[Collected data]
= = =

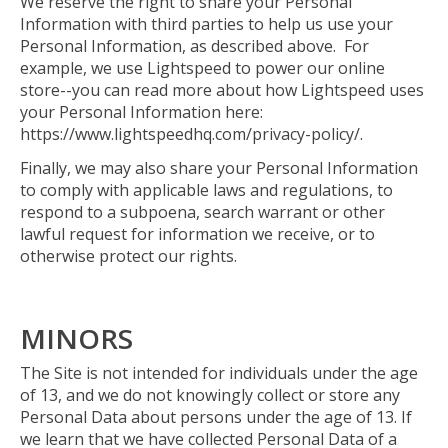
We reserve the right to share your Personal
Information with third parties to help us use your
Personal Information, as described above. For
example, we use Lightspeed to power our online
store--you can read more about how Lightspeed uses
your Personal Information here:
https://www.lightspeedhq.com/privacy-policy/.
Finally, we may also share your Personal Information
to comply with applicable laws and regulations, to
respond to a subpoena, search warrant or other
lawful request for information we receive, or to
otherwise protect our rights.
MINORS
The Site is not intended for individuals under the age
of 13, and we do not knowingly collect or store any
Personal Data about persons under the age of 13. If
we learn that we have collected Personal Data of a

= = =

Exactly the lines from the one containing "example, we use" through the last line of the records are to be transcribed, both endpoints included.

(Answer to the problem):
example, we use Lightspeed to power our online
store--you can read more about how Lightspeed uses
your Personal Information here:
https://www.lightspeedhq.com/privacy-policy/.
Finally, we may also share your Personal Information
to comply with applicable laws and regulations, to
respond to a subpoena, search warrant or other
lawful request for information we receive, or to
otherwise protect our rights.
MINORS
The Site is not intended for individuals under the age
of 13, and we do not knowingly collect or store any
Personal Data about persons under the age of 13. If
we learn that we have collected Personal Data of a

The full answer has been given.